In the era of fee-for-service medicine, clinical care was provided in silos. In the coming era of value-based reimbursement, the goal is to provide seamless clinical care, typically provided in integrated delivery networks.
In the FFS world of siloed healthcare, it was not essential for providers to have access to each patient’s full medical record, including a complete record of that patient’s lab test data from inpatient, outpatient, and outreach settings. But as health systems seek to deliver value-based care, all providers need each patients’ complete record of lab test results if they are to deliver timely and appropriate care that does not duplicate earlier testing.
“It quickly becomes obvious to these [health system] administrators that longitudinal data on patient care must be available if they are to succeed in any integrated model of care delivery, such as ACOs or patient-centered medical homes,” said Linda Flynn, Founder and CEO of L.S. Flynn & Associates, of Florence, Ky. (See TDR, Sept. 9, 2013.)
Real-time Lab Data Access
“For example, clinical care cannot be managed efficiently if a hospital or primary care clinic can’t get the lab test data it needs at the point of care,” she added. “Similarly, if the lab test data is not in a readable format in the physician’s electronic health record (EHR) system or hospital’s EHR, that also interrupts timely and accurate care.
“One hospital client is currently organizing its ACO and this is a significant problem,” Flynn added. “The ACO administrators recognize that physicians cannot easily work with lab test data produced by several different lab companies because of the different test methodologies, different names for the same tests, and different reference ranges.”
“By not paying attention to what their labs do, hospitals have allowed specimens from hospital patients—whether inpatients, outpatients, or outreach patients—to go to other labs,” she said. “Now, as they participate in ACOs, hospital administrators are recognizing that this situation needs to be changed.”
Uniform Lab Test Record
In fact, the need for a uniform longitudinal patient record with the same test methodologies was one important goal in an outreach laboratory joint venture announced last August between NYU Langone Health of New York City and Sonic Healthcare USA.

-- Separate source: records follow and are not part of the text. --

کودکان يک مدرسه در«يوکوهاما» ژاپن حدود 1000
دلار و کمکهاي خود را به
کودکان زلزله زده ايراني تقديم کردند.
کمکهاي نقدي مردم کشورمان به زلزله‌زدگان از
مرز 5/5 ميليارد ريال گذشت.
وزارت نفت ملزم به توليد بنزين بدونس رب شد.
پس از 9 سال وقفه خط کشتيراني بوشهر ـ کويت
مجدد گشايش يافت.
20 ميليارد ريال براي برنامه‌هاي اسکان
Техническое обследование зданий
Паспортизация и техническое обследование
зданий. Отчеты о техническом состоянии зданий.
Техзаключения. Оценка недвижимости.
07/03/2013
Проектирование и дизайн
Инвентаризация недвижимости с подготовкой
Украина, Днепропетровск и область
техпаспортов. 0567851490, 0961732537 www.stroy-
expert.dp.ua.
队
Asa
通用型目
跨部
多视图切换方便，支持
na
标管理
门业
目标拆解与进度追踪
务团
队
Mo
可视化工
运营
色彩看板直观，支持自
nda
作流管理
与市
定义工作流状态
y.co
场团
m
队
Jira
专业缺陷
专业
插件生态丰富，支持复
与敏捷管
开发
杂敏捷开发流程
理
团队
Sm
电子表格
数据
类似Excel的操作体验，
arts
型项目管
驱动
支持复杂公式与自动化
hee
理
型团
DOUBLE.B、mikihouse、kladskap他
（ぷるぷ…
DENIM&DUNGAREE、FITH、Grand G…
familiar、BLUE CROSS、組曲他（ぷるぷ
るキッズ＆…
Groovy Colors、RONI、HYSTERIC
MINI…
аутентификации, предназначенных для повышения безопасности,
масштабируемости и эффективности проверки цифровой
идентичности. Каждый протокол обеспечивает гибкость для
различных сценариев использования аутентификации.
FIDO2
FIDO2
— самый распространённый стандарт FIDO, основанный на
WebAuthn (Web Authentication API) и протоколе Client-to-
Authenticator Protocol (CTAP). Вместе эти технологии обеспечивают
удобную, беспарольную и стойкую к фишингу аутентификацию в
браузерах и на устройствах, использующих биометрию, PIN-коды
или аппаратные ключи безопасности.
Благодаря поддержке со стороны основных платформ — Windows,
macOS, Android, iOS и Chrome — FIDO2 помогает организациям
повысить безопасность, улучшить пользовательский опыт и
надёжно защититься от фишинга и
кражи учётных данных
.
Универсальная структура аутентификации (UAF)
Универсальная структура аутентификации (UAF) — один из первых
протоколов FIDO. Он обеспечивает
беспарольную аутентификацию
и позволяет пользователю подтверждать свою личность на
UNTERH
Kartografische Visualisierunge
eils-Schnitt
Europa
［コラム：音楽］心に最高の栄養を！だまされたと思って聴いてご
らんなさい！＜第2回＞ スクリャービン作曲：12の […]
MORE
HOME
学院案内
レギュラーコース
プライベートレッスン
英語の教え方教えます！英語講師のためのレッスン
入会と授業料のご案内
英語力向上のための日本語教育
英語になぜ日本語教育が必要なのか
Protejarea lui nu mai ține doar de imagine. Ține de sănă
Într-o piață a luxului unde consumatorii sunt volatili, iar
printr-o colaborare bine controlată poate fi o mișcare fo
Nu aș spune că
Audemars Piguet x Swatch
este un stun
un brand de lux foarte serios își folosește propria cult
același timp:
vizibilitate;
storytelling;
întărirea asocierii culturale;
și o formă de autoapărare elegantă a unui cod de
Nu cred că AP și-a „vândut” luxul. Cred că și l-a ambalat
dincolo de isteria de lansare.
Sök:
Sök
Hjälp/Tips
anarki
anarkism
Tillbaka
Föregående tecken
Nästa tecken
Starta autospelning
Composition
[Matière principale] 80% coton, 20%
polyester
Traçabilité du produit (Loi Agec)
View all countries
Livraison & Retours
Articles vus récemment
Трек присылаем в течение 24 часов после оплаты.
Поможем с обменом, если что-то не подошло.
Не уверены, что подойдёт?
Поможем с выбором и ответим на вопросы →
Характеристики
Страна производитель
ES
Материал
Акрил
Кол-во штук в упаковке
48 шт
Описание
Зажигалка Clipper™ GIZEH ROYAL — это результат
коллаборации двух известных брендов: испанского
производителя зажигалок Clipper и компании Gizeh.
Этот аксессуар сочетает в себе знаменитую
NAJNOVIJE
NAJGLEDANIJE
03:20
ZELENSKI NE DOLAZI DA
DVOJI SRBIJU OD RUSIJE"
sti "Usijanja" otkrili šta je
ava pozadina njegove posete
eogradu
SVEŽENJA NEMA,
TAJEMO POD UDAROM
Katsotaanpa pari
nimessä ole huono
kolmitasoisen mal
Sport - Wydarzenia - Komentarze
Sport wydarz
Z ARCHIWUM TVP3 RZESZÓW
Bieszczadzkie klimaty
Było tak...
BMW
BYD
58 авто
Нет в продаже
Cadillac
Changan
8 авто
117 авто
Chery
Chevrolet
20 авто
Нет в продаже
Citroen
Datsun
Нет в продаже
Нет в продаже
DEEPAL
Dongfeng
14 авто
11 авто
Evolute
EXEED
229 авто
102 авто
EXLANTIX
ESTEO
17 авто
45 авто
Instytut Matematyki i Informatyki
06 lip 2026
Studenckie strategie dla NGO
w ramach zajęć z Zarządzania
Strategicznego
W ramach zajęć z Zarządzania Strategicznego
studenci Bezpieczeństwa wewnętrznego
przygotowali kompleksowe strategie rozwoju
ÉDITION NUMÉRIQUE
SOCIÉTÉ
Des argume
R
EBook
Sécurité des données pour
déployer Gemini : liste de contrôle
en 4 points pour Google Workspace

“One interesting element in this lab partnership is that NYU wanted more standardization in how lab testing was handled throughout the health system,” stated Noel Maring, Vice President of Hospital Affiliations for Sonic. “For example, NYU has had six or more laboratory companies serving their different operations. That meant NYU’s physicians—in the inpatient, outpatient, and outreach settings—were forced to deal with the different testing methods and different reference ranges of these six lab providers. The laboratory joint venture will solve that problem in ways that make physicians more productive and improve patient care.” (See TDR, Sept. 18, 2017.)